[Developers] A possible GPU project
dave fournier
davef at otter-rsch.com
Wed Apr 11 13:53:57 PDT 2012
On 12-04-11 12:39 PM, Matthew Supernaw wrote:
Well there are some interesting design questions to understand before one
needs a computer with suitable GPU although I have one.
As I understand it an important part of GPU
programming is to access contiguous memory as much as possible.
So if we are doing a dot product
z +=x[i]*y[i]
and you have 1000 threads operating at the same time they are accessing
x[1],x[2], ... x[1000] y[1],y[2],...y[1000] ie contiguous memory
for x and z so this is good.
Lets consider the first part of
void hcalcs1(int n,int n1,int np,int is,
dfsdmat & h,dvector & g,dvector & w)
{
int i,j,i1;
double z;
for (i=2; i<=n; i++)
{
i1=i-1;
z=-g.elem(i);
double * pd=&(h.elem(i,1));
double * pw=&(w.elem(1));
for (j=1; j<=i1; j++)
{
z-=*pd++ * *pw++;
}
w.elem(i)=z;
}
this can be written as
w(2) = -( g(2) + h(2,1)*w(1) )
w(3) = -( g(3) + h(3,1)*w(1)+ h(3,2)*w(2) )
w(4) = -( g(4) + h(4,1)*w(1)+ h(4,2)*w(2)+ h(4,3)*w(3) )
......
w(k) = -( g(k) + h(k,1)*w(1)+ h(k,2)*w(2)+ ... + h(k,k-1)*w(k-1) )
....
There are two ways to parallelize this
g(2) + h(2,1)*w(1)
g(3) + h(3,1)*w(1)
g(4) + h(4,1)*w(1)
......
g(k) + h(k,1)*w(1)
then wait until
w(2) = -( g(2) + h(2,1)*w(1) )
so you need to synchronize here
then the next step is (so the first thread is finished what toi do with it)
g(3) + h(3,1)*w(1)+ h(3,2)*w(2)
g(4) + h(4,1)*w(1)+ h(4,2)*w(2)
......
g(k) + h(k,1)*w(1)+ h(k,2)*w(2)
then wait until
w(3) = -( g(3) + h(3,1)*w(1)+ h(3,2)*w(2) )
etc.
Note that for this to be good one wants h(i,j) to be near h(i+1,j) i.e
store by column
The other way is to parallelize the dot product
w(k) = -( g(k) + h(k,1)*w(1)+ h(k,2)*w(2)+ ... + h(k,k-1)*w(k-1) )
or
w(k) = -g(k) + dot(&(h(k,1)),&(w(1)),k-1)
where dot(double * x,double * y,int k) is the dot product of two vector
of length n).
Note: for this you want h(i,j) to be close to h(i,j+1) i.e. store by row.
This looks simpler and we can include g(k) into the dot product with a
kludge.
> I did some GPU computing a few years ago for the park service.

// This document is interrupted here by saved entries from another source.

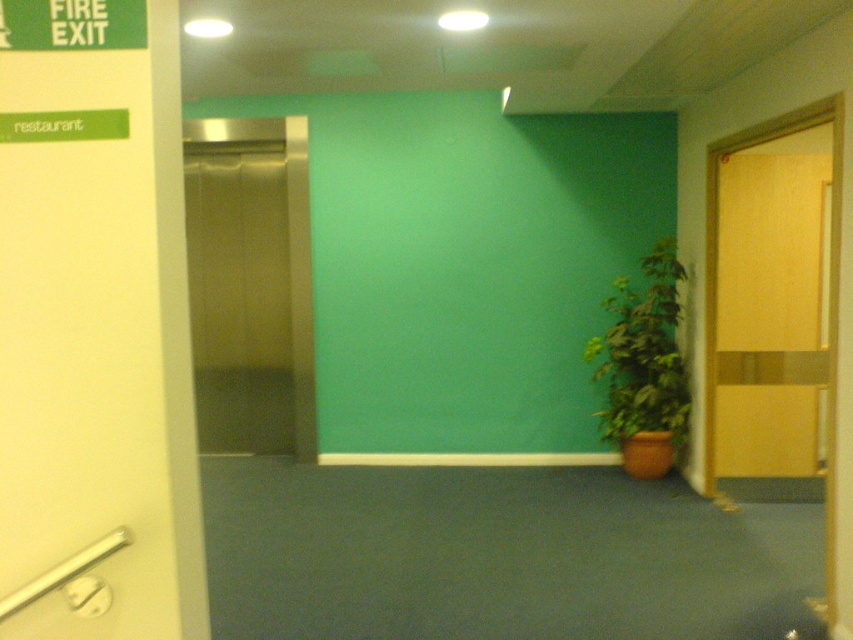 Does wooden at right have a greater width compared to green matte plant at right?

Yes, wooden at right is wider than green matte plant at right.

Does point (814, 164) come farther from viewer compared to point (631, 316)?

No, it is in front of (631, 316).

Where is `wooden at right`? This screenshot has width=853, height=640. wooden at right is located at coordinates (770, 308).

Can you confirm if stainless steel elevator at left is bigger than green matte plant at right?

Indeed, stainless steel elevator at left has a larger size compared to green matte plant at right.

Between point (270, 122) and point (650, 269), which one is positioned in front?

Positioned in front is point (650, 269).

You are a GUI agent. You are given a task and a screenshot of the screen. Output one action in this format:
    pyautogui.click(x=<x>, y=<y>)
    Task: Click on the stainless steel elevator at left
    The image size is (853, 640).
    Given the screenshot: What is the action you would take?
    pyautogui.click(x=250, y=284)

Does wooden at right appear on the left side of stainless steel elevator at left?

Incorrect, wooden at right is not on the left side of stainless steel elevator at left.

Can you confirm if wooden at right is positioned above stainless steel elevator at left?

No.

Which is behind, point (790, 269) or point (212, 144)?

The point (212, 144) is more distant.

At what (x,y) coordinates should I click in order to perform the action: click on wooden at right. Please return your answer as a coordinate pair (x, y). Looking at the image, I should click on (770, 308). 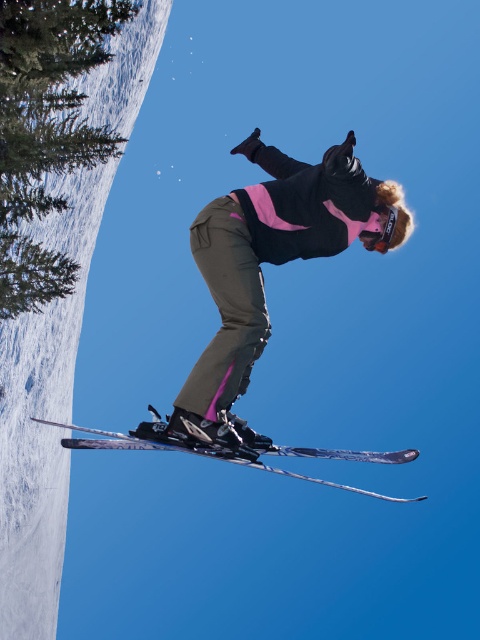 Question: Considering the relative positions of matte black ski suit at center and shiny metallic skis at center in the image provided, where is matte black ski suit at center located with respect to shiny metallic skis at center?

Choices:
 (A) left
 (B) right

Answer: (B)

Question: Is matte black ski suit at center further to camera compared to shiny metallic skis at center?

Choices:
 (A) no
 (B) yes

Answer: (A)

Question: Is matte black ski suit at center wider than shiny metallic skis at center?

Choices:
 (A) yes
 (B) no

Answer: (A)

Question: Which point is farther to the camera?

Choices:
 (A) (264, 346)
 (B) (157, 449)

Answer: (B)

Question: Which object appears farthest from the camera in this image?

Choices:
 (A) shiny metallic skis at center
 (B) matte black ski suit at center

Answer: (A) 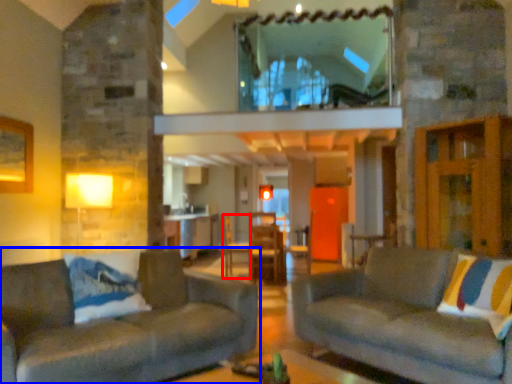 Question: Among these objects, which one is farthest to the camera, armchair (highlighted by a red box) or studio couch (highlighted by a blue box)?

Choices:
 (A) armchair
 (B) studio couch

Answer: (A) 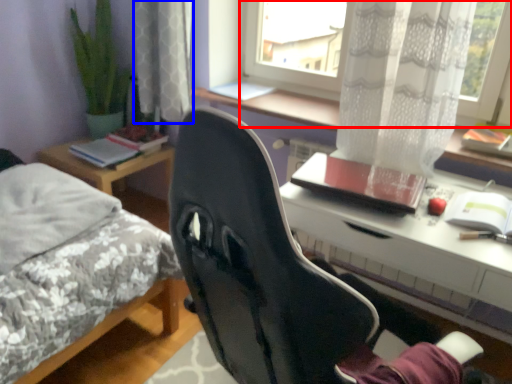 Question: Which of the following is the farthest to the observer, window (highlighted by a red box) or curtain (highlighted by a blue box)?

Choices:
 (A) window
 (B) curtain

Answer: (B) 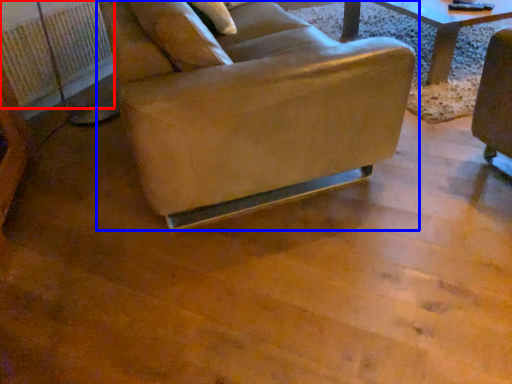 Question: Which object appears closest to the camera in this image, radiator (highlighted by a red box) or chair (highlighted by a blue box)?

Choices:
 (A) radiator
 (B) chair

Answer: (B) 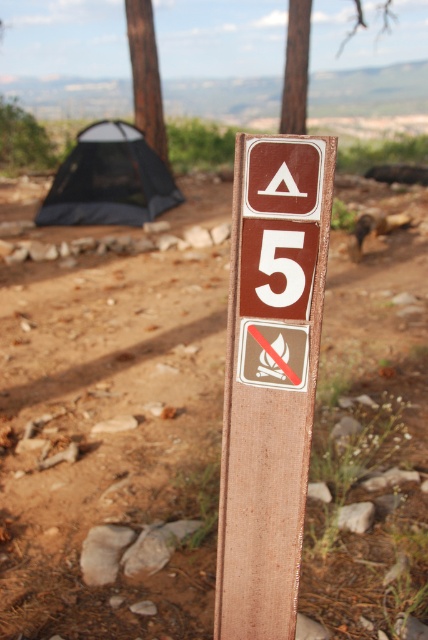 You are a hiker planning to set up camp near the brown wooden sign at center. You see the brown dirt track at center nearby. Which direction should you go to follow the track away from the sign?

The brown dirt track at center is below the brown wooden sign at center, so to follow the track away from the sign, you should go downward from the sign.

You are planning to walk from the brown rough wood tree at upper left to the brown dirt track at center. Based on the scene, which direction should you head to reach the track?

The brown dirt track at center is in front of the brown rough wood tree at upper left, so you should head forward towards the track to reach it.

You are a hiker carrying a backpack that is 1.5 meters wide. You want to walk from the brown dirt track at center to the brown wooden sign at center. Can your backpack fit through the space between them?

The distance between the brown dirt track at center and the brown wooden sign at center is 1.85 meters. Since your backpack is 1.5 meters wide, it can fit through the space as the distance is greater than the backpack width. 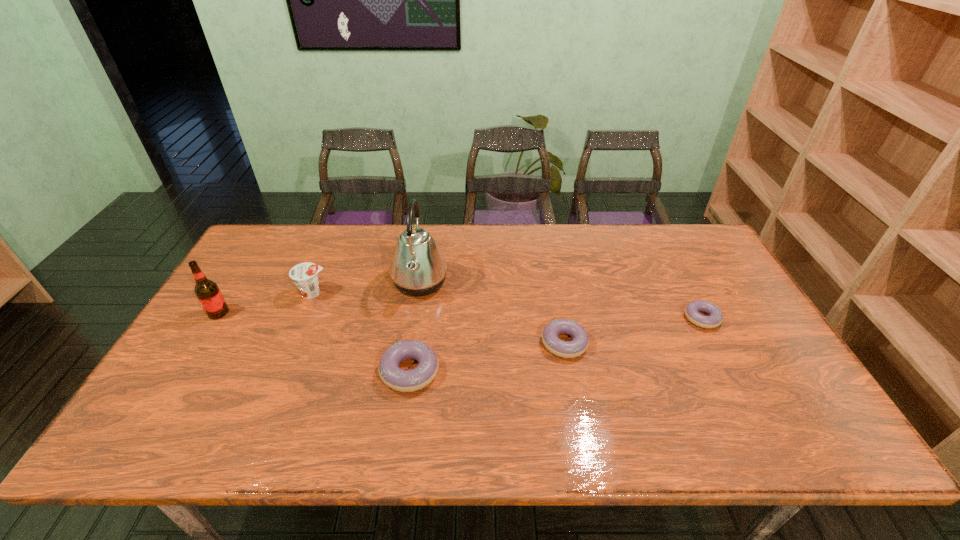 This screenshot has width=960, height=540. I want to click on blank space that satisfies the following two spatial constraints: 1. on the front side of the leftmost doughnut; 2. on the left side of the leftmost object, so click(182, 371).

You are a GUI agent. You are given a task and a screenshot of the screen. Output one action in this format:
    pyautogui.click(x=<x>, y=<y>)
    Task: Click on the free space in the image that satisfies the following two spatial constraints: 1. on the back side of the second shortest object; 2. from the spout of the tallest object
    
    Given the screenshot: What is the action you would take?
    pyautogui.click(x=553, y=282)

Identify the location of vacant area that satisfies the following two spatial constraints: 1. from the spout of the kettle; 2. on the front side of the second tallest object. (415, 313).

You are a GUI agent. You are given a task and a screenshot of the screen. Output one action in this format:
    pyautogui.click(x=<x>, y=<y>)
    Task: Click on the vacant space that satisfies the following two spatial constraints: 1. from the spout of the tallest object; 2. on the right side of the shortest object
    
    Given the screenshot: What is the action you would take?
    pyautogui.click(x=414, y=318)

Locate an element on the screen. vacant space that satisfies the following two spatial constraints: 1. on the front side of the shortest doughnut; 2. on the right side of the fifth object from right to left is located at coordinates (302, 318).

This screenshot has height=540, width=960. Identify the location of vacant point that satisfies the following two spatial constraints: 1. from the spout of the kettle; 2. on the right side of the shortest object. click(414, 318).

Locate an element on the screen. free space that satisfies the following two spatial constraints: 1. from the spout of the kettle; 2. on the back side of the second shortest object is located at coordinates (410, 343).

I want to click on free space in the image that satisfies the following two spatial constraints: 1. from the spout of the kettle; 2. on the back side of the second shortest object, so click(410, 343).

Find the location of a particular element. This screenshot has width=960, height=540. free space that satisfies the following two spatial constraints: 1. from the spout of the leftmost doughnut; 2. on the left side of the tallest object is located at coordinates (406, 371).

Find the location of a particular element. The height and width of the screenshot is (540, 960). blank area in the image that satisfies the following two spatial constraints: 1. from the spout of the tallest object; 2. on the right side of the rightmost doughnut is located at coordinates (414, 318). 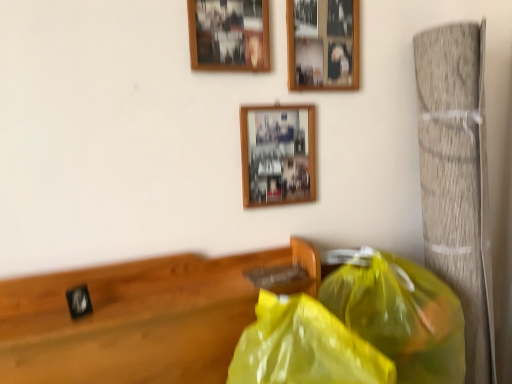 The height and width of the screenshot is (384, 512). In order to click on blank space situated above black matte clock at left (from a real-world perspective) in this screenshot , I will do `click(177, 292)`. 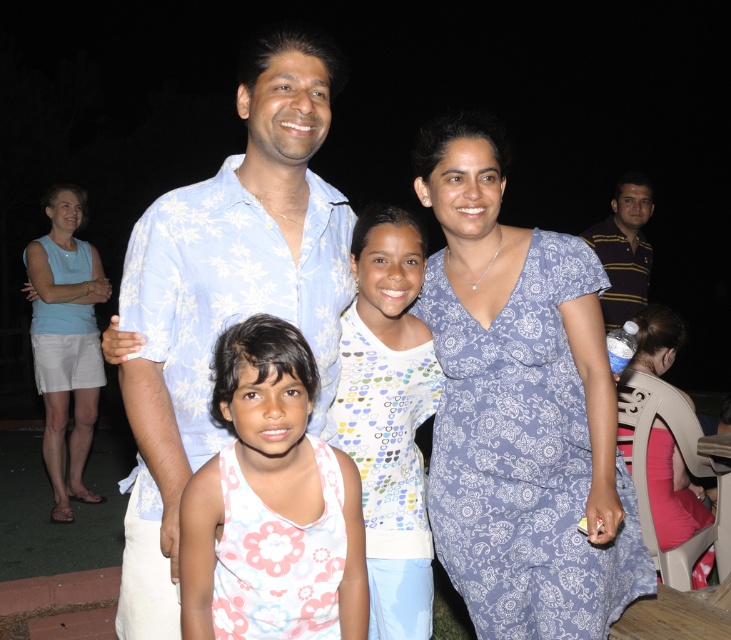 You are a photographer trying to focus on the family members in this image. Which piece of clothing is nearer to you, the floral tank top at center or the striped polo shirt at right?

The floral tank top at center is closer to the viewer than the striped polo shirt at right.

You are standing at the point with coordinates point (x=279, y=582) and want to walk towards point (x=621, y=314). Given that you can only move forward in a straight line, will you reach the second point without any obstacles?

Yes, since point (x=279, y=582) is in front of point (x=621, y=314), you can walk straight towards it without any obstacles.

You are a photographer at a nighttime event. You need to adjust the camera focus to ensure both the blue paisley dress at center and the light blue floral shirt at center are visible. Which clothing item should you focus on first to account for their height difference?

The blue paisley dress at center has a lesser height compared to the light blue floral shirt at center, so you should focus on the light blue floral shirt at center first as it is taller and might require more precise focusing to capture details. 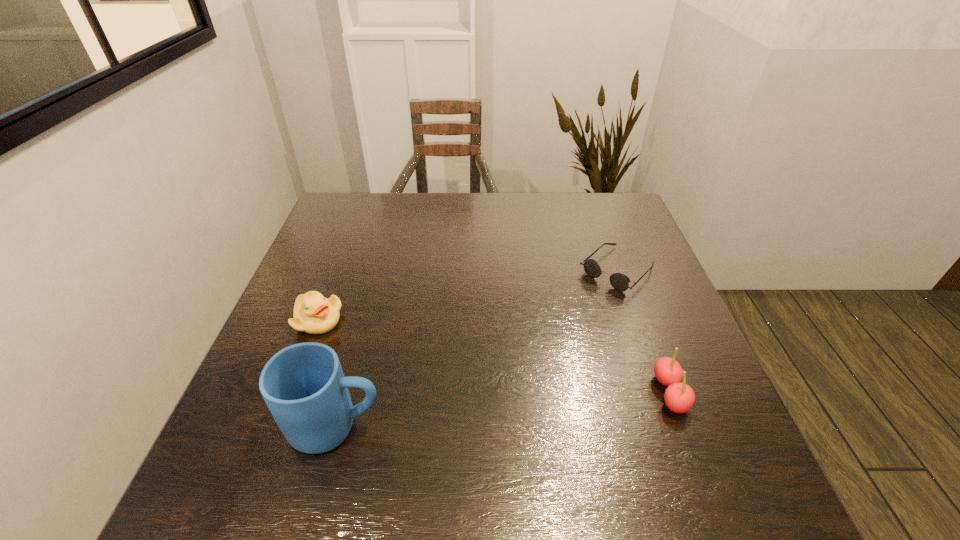 The width and height of the screenshot is (960, 540). In order to click on unoccupied area between the cherry and the third nearest object in this screenshot , I will do `click(494, 356)`.

In order to click on vacant area that lies between the third nearest object and the farthest object in this screenshot , I will do `click(468, 295)`.

Locate an element on the screen. The image size is (960, 540). vacant region between the tallest object and the cherry is located at coordinates (503, 410).

Find the location of a particular element. The image size is (960, 540). free point between the mug and the sunglasses is located at coordinates (477, 348).

The width and height of the screenshot is (960, 540). I want to click on empty location between the tallest object and the cherry, so click(x=503, y=410).

The width and height of the screenshot is (960, 540). Identify the location of vacant point located between the tallest object and the cherry. (503, 410).

The image size is (960, 540). I want to click on the closest object relative to the cherry, so point(619,281).

Find the location of a particular element. the second closest object to the cherry is located at coordinates (303, 385).

Identify the location of vacant area in the image that satisfies the following two spatial constraints: 1. on the front side of the duckling; 2. on the side of the mug with the handle. (277, 427).

Find the location of a particular element. This screenshot has width=960, height=540. vacant region that satisfies the following two spatial constraints: 1. on the front side of the duckling; 2. on the side of the tallest object with the handle is located at coordinates (277, 427). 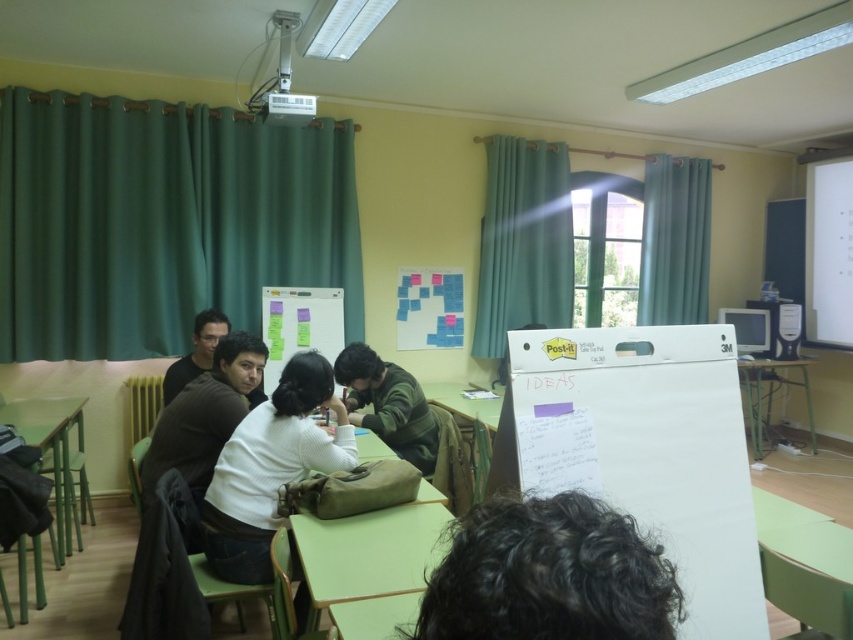 You are standing in the classroom and want to move from the whiteboard to the beige bag. Which point, point (659, 564) or point (207, 352), is closer to the beige bag?

Point (659, 564) is in front of point (207, 352), so it is closer to the beige bag.

You are a student sitting at the table in the classroom. You notice a dark curly hair at lower center and a dark brown sweater at left. Which object is located lower in the image?

The dark curly hair at lower center is positioned under the dark brown sweater at left, so it is located lower in the image. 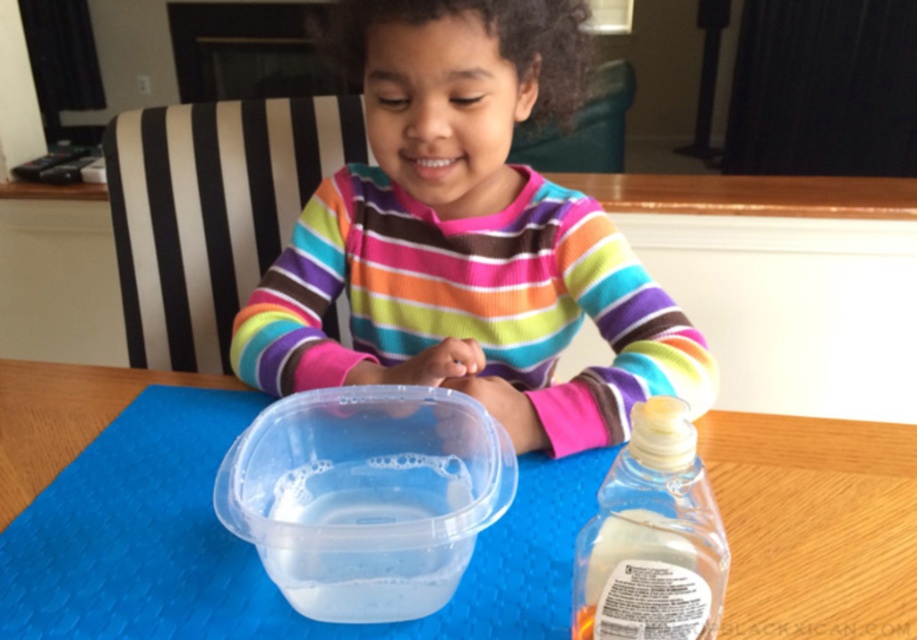 Is translucent plastic bottle at lower right closer to camera compared to transparent plastic water at center?

Yes, translucent plastic bottle at lower right is in front of transparent plastic water at center.

This screenshot has height=640, width=917. I want to click on translucent plastic bottle at lower right, so click(652, 538).

I want to click on translucent plastic bottle at lower right, so click(x=652, y=538).

Which is below, multicolored striped shirt at center or translucent plastic bottle at lower right?

translucent plastic bottle at lower right is below.

Which is in front, point (238, 369) or point (628, 461)?

Point (628, 461) is in front.

Locate an element on the screen. This screenshot has height=640, width=917. multicolored striped shirt at center is located at coordinates (467, 236).

In the scene shown: Is transparent plastic table at center shorter than translucent plastic bottle at lower right?

Incorrect, transparent plastic table at center's height does not fall short of translucent plastic bottle at lower right's.

Does transparent plastic table at center have a larger size compared to translucent plastic bottle at lower right?

Yes.

Is point (852, 467) positioned before point (606, 547)?

No, it is not.

Locate an element on the screen. The height and width of the screenshot is (640, 917). transparent plastic table at center is located at coordinates (815, 524).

The big
> problem was that not all GPU/GPU drivers where created equal.
> Stability was a major issue. I haven't looked into it for a while, but
> maybe they have all the bugs worked out? We mostly used Nvidia FX
> 3800, which have 192 cores. Two FX 3800 per computer in a linux
> cluster, that was an awesome amount of power! I currently don't have
> access to any OpenCL/CUDA capable GPUs. I'll be happy to look into it
> when my development machine arrives!
>
> On Wed, Apr 11, 2012 at 3:00 PM,<developers-request at admb-project.org> wrote:
>> Send Developers mailing list submissions to
>> developers at admb-project.org
>>
>> To subscribe or unsubscribe via the World Wide Web, visit
>> http://lists.admb-project.org/mailman/listinfo/developers
>> or, via email, send a message with subject or body 'help' to
>> developers-request at admb-project.org
>>
>> You can reach the person managing the list at
>> developers-owner at admb-project.org
>>
>> When replying, please edit your Subject line so it is more specific
>> than "Re: Contents of Developers digest..."
>>
>>
>> Today's Topics:
>>
>> 1. ADMB version control maintenance (Johnoel Ancheta)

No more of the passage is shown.